Jeudi 4 mai 2023, à partir de 13 heures, dans la Grande Salle du Sénat de l'Université Politehnica de Timișoara, sur la Piața Victoriei no. Le 00, sera lancée l'anthologie "Timișoara entre paradigme et parabole", la deuxième édition révisée et ajoutée, publiée par l'Université Politehnica de Timișoara en collaboration avec la Fondation Politehnica Timișoara et l'Association culturelle 20.
Le volume publié par la Maison d'édition Politehnica a été édité par Elena Jebelean, Alina Mazilu, Eleonora Ringler-Pascu et Daniela Șilindean et reprend, dans une nouvelle formule, un projet réalisé en 2001 avec un groupe d'étudiants de la Faculté des Lettres, Philosophie et histoire de l'Université Ouest de Timișoara.
Le livre propose des textes littéraires consacrés, au fil du temps, à la ville de Timișoara par toute une série d'écrivains. Ils sont accompagnés de photographies prises par les architectes Hortensia et Mihai Botescu. Ce sont des œuvres qui invitent le lecteur à un voyage à travers l'espace et le temps. Le pluralisme et le multiculturalisme sont reproduits à travers des témoignages écrits en langues allemande, hongroise et serbe, en plus de ceux en roumain - pour tenter de parler de l'idée d'identité et de conscience ethnique, le volume se constituant comme un miroir textuel et photographique de ce que cela peut signifier Timisoara.

En mai, l'Université de l'Ouest organise trois conférences sous la marque "La UVT, Cultura e Capitală", dont l'une a pour invité Jean Pierre Sauvage - lauréat du prix Nobel de chimie. L'accès est gratuit.
En outre, entre le 18 et le 31 mai, à Timișoara, auront lieu cinq concerts symphoniques uniques ainsi qu'un cours de direction d'orchestre avec le maestro Cristian Măcelaru.

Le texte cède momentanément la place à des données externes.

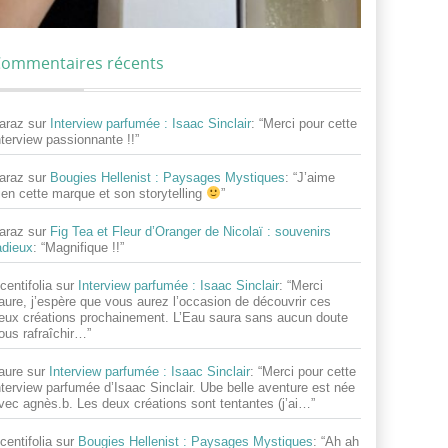
ommentaires récents
araz
sur
Interview parfumée : Isaac Sinclair
: “
Merci pour cette
nterview passionnante !!
”
araz
sur
Bougies Hellenist : Paysages Mystiques
: “
J’aime
ien cette marque et son storytelling
”
araz
sur
Fig Tea et Fleur d’Oranger de Nicolaï : souvenirs
adieux
: “
Magnifique !!
”
centifolia
sur
Interview parfumée : Isaac Sinclair
: “
Merci
aure, j’espère que vous aurez l’occasion de découvrir ces
eux créations prochainement. L’Eau saura sans aucun doute
ous rafraîchir…
”
aure
sur
Interview parfumée : Isaac Sinclair
: “
Merci pour cette
nterview parfumée d’Isaac Sinclair. Ube belle aventure est née
vec agnès.b. Les deux créations sont tentantes (j’ai…
”
centifolia
sur
Bougies Hellenist : Paysages Mystiques
: “
Ah ah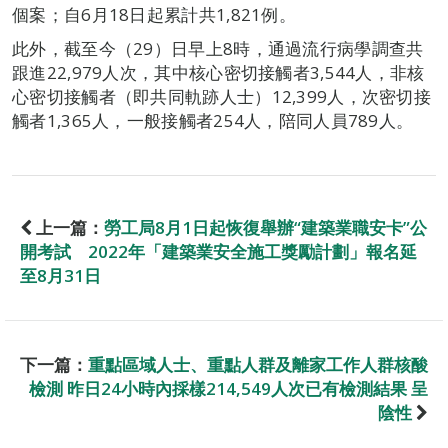
個案；自6月18日起累計共1,821例。
此外，截至今（29）日早上8時，通過流行病學調查共
跟進22,979人次，其中核心密切接觸者3,544人，非核
心密切接觸者（即共同軌跡人士）12,399人，次密切接
觸者1,365人，一般接觸者254人，陪同人員789人。
上一篇：
勞工局8月1日起恢復舉辦“建築業職安卡”公
開考試 2022年「建築業安全施工獎勵計劃」報名延
至8月31日
下一篇：
重點區域人士、重點人群及離家工作人群核酸
檢測 昨日24小時內採樣214,549人次已有檢測結果 呈
陰性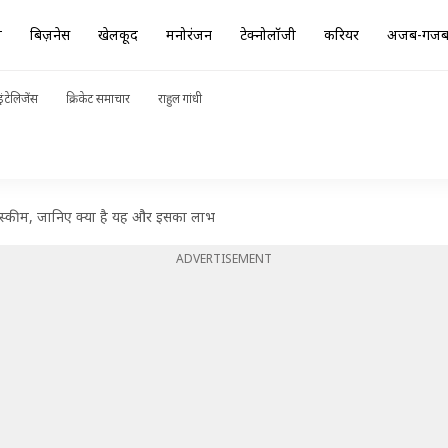
ा
बिज़नेस
खेलकूद
मनोरंजन
टेक्नोलॉजी
करियर
अजब-गज
ंटेलिजेंस
क्रिकेट समाचार
राहुल गांधी
 स्कीम, जानिए क्या है यह और इसका लाभ
ADVERTISEMENT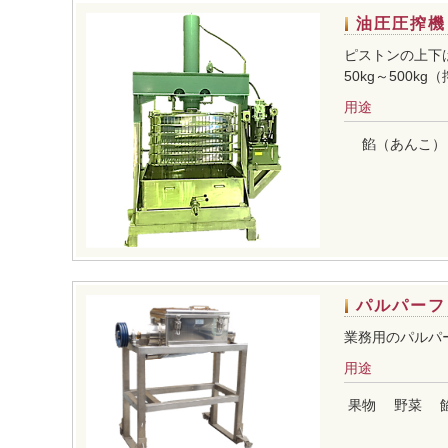
油圧圧搾機
ピストンの上下
50kg～500
用途
餡（あんこ）
パルパーフ
業務用のパルパ
用途
果物
野菜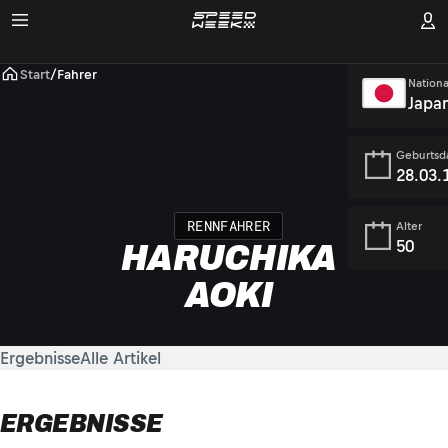
Start
/
Fahrer
Nationa
Japa
Geburtsd
28.03.
RENNFAHRER
Alter
50
HARUCHIKA
AOKI
Ergebnisse
Alle Artikel
ERGEBNISSE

Parallèlement, Tincuța Marin, chapitre 4 (18 mai – 7 juillet) et Scores for Anthropocene. Notation, mouvement et immatérialité dans la sculpture contemporaine (26 mai – 14 juillet) sont les nouvelles expositions qui peuvent être visitées à la Galeria Jecza, du mardi au samedi, entre 11.00h19.00 et XNUMXhXNUMX.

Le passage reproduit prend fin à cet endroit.